**Document understanding data:**
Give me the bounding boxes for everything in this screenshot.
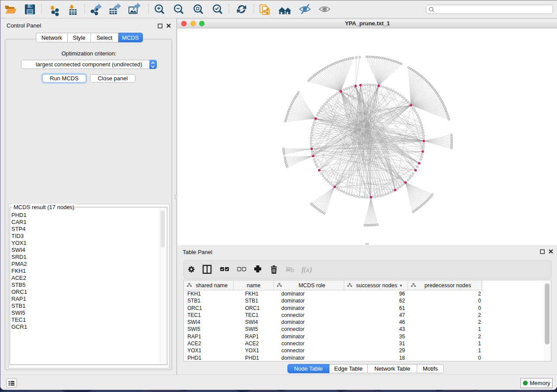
svg-text:f(x): f(x) — [301, 265, 312, 274]
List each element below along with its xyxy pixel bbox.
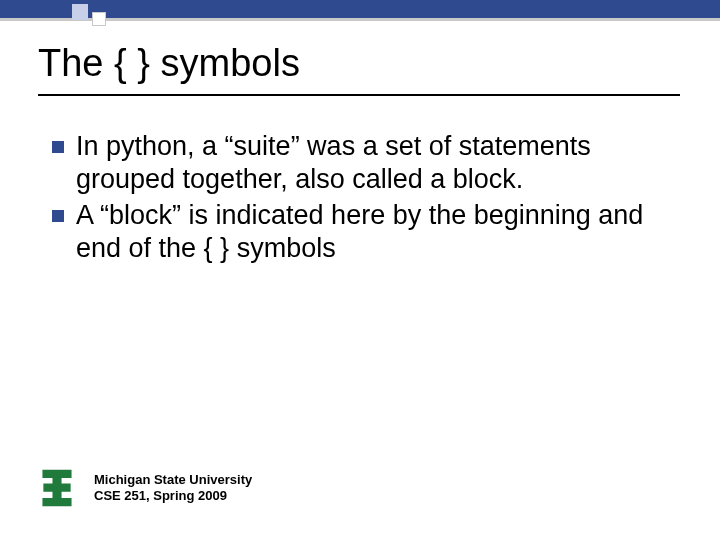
msu-logo-icon	[38, 468, 76, 508]
list-item-text: A “block” is indicated here by the begin…	[76, 199, 672, 266]
slide-footer: Michigan State University CSE 251, Sprin…	[38, 468, 252, 508]
square-bullet-icon	[52, 210, 64, 222]
decor-square-light	[72, 4, 88, 20]
list-item-text: In python, a “suite” was a set of statem…	[76, 130, 672, 197]
square-bullet-icon	[52, 141, 64, 153]
footer-line-1: Michigan State University	[94, 472, 252, 488]
footer-text: Michigan State University CSE 251, Sprin…	[94, 472, 252, 505]
footer-line-2: CSE 251, Spring 2009	[94, 488, 252, 504]
header-accent-line	[0, 18, 720, 21]
decor-square-white	[92, 12, 106, 26]
list-item: A “block” is indicated here by the begin…	[52, 199, 672, 266]
bullet-list: In python, a “suite” was a set of statem…	[52, 130, 672, 268]
list-item: In python, a “suite” was a set of statem…	[52, 130, 672, 197]
header-bar	[0, 0, 720, 18]
title-underline	[38, 94, 680, 96]
slide-title: The { } symbols	[38, 42, 300, 85]
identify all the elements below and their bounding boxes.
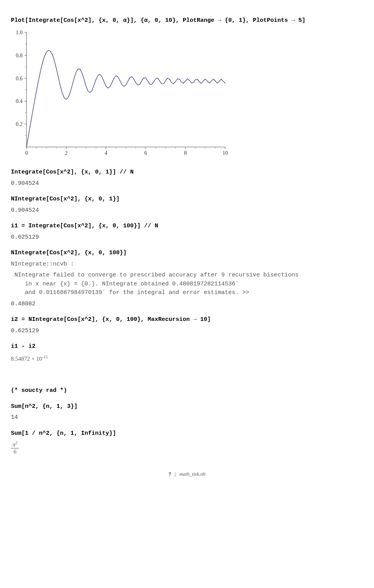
svg-text:0.2: 0.2 [16, 121, 23, 127]
input-diff: i1 - i2 [11, 342, 363, 351]
svg-text:6: 6 [145, 150, 147, 156]
input-nint1: NIntegrate[Cos[x^2], {x, 0, 1}] [11, 195, 363, 204]
numerator-base: π [12, 441, 16, 448]
svg-text:8: 8 [184, 150, 187, 156]
input-i2: i2 = NIntegrate[Cos[x^2], {x, 0, 100}, M… [11, 315, 363, 324]
output-int1: 0.904524 [11, 179, 363, 188]
output-sum2: π2 6 [11, 440, 363, 455]
page-number: 7 [169, 471, 171, 477]
output-i1: 0.625129 [11, 233, 363, 242]
input-plot: Plot[Integrate[Cos[x^2], {x, 0, α}], {α,… [11, 16, 363, 25]
output-diff: 8.54872 × 10-15 [11, 354, 363, 363]
svg-text:1.0: 1.0 [16, 30, 23, 35]
input-sum2: Sum[1 / n^2, {n, 1, Infinity}] [11, 429, 363, 438]
message-ncvb-head: NIntegrate::ncvb : [11, 260, 363, 269]
input-i1: i1 = Integrate[Cos[x^2], {x, 0, 100}] //… [11, 222, 363, 231]
svg-text:0.4: 0.4 [16, 98, 23, 104]
page-footer: 7 | math_tisk.nb [11, 470, 363, 478]
input-sum1: Sum[n^2, {n, 1, 3}] [11, 402, 363, 411]
output-i2: 0.625129 [11, 327, 363, 336]
svg-text:0: 0 [25, 150, 28, 156]
fresnel-plot: 02468100.20.40.60.81.0 [11, 29, 363, 161]
comment-soucty: (* soucty rad *) [11, 386, 363, 395]
output-nint1: 0.904524 [11, 206, 363, 215]
message-ncvb-body: NIntegrate failed to converge to prescri… [11, 271, 363, 298]
svg-text:10: 10 [222, 150, 228, 156]
denominator: 6 [11, 448, 19, 455]
svg-text:0.6: 0.6 [16, 75, 23, 81]
file-name: math_tisk.nb [179, 471, 205, 477]
numerator-exp: 2 [16, 440, 18, 445]
input-int1: Integrate[Cos[x^2], {x, 0, 1}] // N [11, 168, 363, 177]
svg-text:4: 4 [105, 150, 108, 156]
mantissa: 8.54872 [11, 356, 30, 362]
svg-text:2: 2 [65, 150, 68, 156]
footer-separator: | [175, 471, 176, 477]
output-sum1: 14 [11, 413, 363, 422]
input-nint100: NIntegrate[Cos[x^2], {x, 0, 100}] [11, 249, 363, 258]
fraction-pi2-over-6: π2 6 [11, 440, 19, 455]
output-nint100: 0.48082 [11, 300, 363, 309]
times: × 10 [30, 356, 42, 362]
svg-text:0.8: 0.8 [16, 52, 23, 58]
exponent: -15 [42, 354, 48, 359]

**Your task:**
Copy every entry word for word, but omit the pictures.

**Output of the task:**
Give me the bounding boxes for everything in this screenshot.
svg-text:f(x): f(x) — [301, 265, 312, 274]
List each element below along with its xyxy pixel bbox.
msu-logo-icon	[38, 468, 76, 508]
list-item-text: A “block” is indicated here by the begin…	[76, 199, 672, 266]
slide-footer: Michigan State University CSE 251, Sprin…	[38, 468, 252, 508]
square-bullet-icon	[52, 210, 64, 222]
decor-square-light	[72, 4, 88, 20]
list-item-text: In python, a “suite” was a set of statem…	[76, 130, 672, 197]
square-bullet-icon	[52, 141, 64, 153]
footer-line-1: Michigan State University	[94, 472, 252, 488]
footer-text: Michigan State University CSE 251, Sprin…	[94, 472, 252, 505]
footer-line-2: CSE 251, Spring 2009	[94, 488, 252, 504]
header-accent-line	[0, 18, 720, 21]
decor-square-white	[92, 12, 106, 26]
list-item: A “block” is indicated here by the begin…	[52, 199, 672, 266]
bullet-list: In python, a “suite” was a set of statem…	[52, 130, 672, 268]
list-item: In python, a “suite” was a set of statem…	[52, 130, 672, 197]
header-bar	[0, 0, 720, 18]
title-underline	[38, 94, 680, 96]
slide-title: The { } symbols	[38, 42, 300, 85]
identify all the elements below and their bounding boxes.
svg-text:0.2: 0.2 [16, 121, 23, 127]
input-diff: i1 - i2 [11, 342, 363, 351]
svg-text:6: 6 [145, 150, 147, 156]
input-nint1: NIntegrate[Cos[x^2], {x, 0, 1}] [11, 195, 363, 204]
numerator-base: π [12, 441, 16, 448]
svg-text:8: 8 [184, 150, 187, 156]
input-i2: i2 = NIntegrate[Cos[x^2], {x, 0, 100}, M… [11, 315, 363, 324]
output-int1: 0.904524 [11, 179, 363, 188]
output-sum2: π2 6 [11, 440, 363, 455]
page-number: 7 [169, 471, 171, 477]
output-i1: 0.625129 [11, 233, 363, 242]
input-plot: Plot[Integrate[Cos[x^2], {x, 0, α}], {α,… [11, 16, 363, 25]
output-diff: 8.54872 × 10-15 [11, 354, 363, 363]
svg-text:1.0: 1.0 [16, 30, 23, 35]
input-sum2: Sum[1 / n^2, {n, 1, Infinity}] [11, 429, 363, 438]
message-ncvb-head: NIntegrate::ncvb : [11, 260, 363, 269]
input-i1: i1 = Integrate[Cos[x^2], {x, 0, 100}] //… [11, 222, 363, 231]
svg-text:0.4: 0.4 [16, 98, 23, 104]
page-footer: 7 | math_tisk.nb [11, 470, 363, 478]
input-sum1: Sum[n^2, {n, 1, 3}] [11, 402, 363, 411]
output-i2: 0.625129 [11, 327, 363, 336]
svg-text:0: 0 [25, 150, 28, 156]
fresnel-plot: 02468100.20.40.60.81.0 [11, 29, 363, 161]
comment-soucty: (* soucty rad *) [11, 386, 363, 395]
output-nint1: 0.904524 [11, 206, 363, 215]
message-ncvb-body: NIntegrate failed to converge to prescri… [11, 271, 363, 298]
svg-text:10: 10 [222, 150, 228, 156]
denominator: 6 [11, 448, 19, 455]
svg-text:0.6: 0.6 [16, 75, 23, 81]
file-name: math_tisk.nb [179, 471, 205, 477]
numerator-exp: 2 [16, 440, 18, 445]
input-int1: Integrate[Cos[x^2], {x, 0, 1}] // N [11, 168, 363, 177]
svg-text:4: 4 [105, 150, 108, 156]
mantissa: 8.54872 [11, 356, 30, 362]
svg-text:2: 2 [65, 150, 68, 156]
footer-separator: | [175, 471, 176, 477]
output-sum1: 14 [11, 413, 363, 422]
input-nint100: NIntegrate[Cos[x^2], {x, 0, 100}] [11, 249, 363, 258]
fraction-pi2-over-6: π2 6 [11, 440, 19, 455]
output-nint100: 0.48082 [11, 300, 363, 309]
times: × 10 [30, 356, 42, 362]
svg-text:0.8: 0.8 [16, 52, 23, 58]
exponent: -15 [42, 354, 48, 359]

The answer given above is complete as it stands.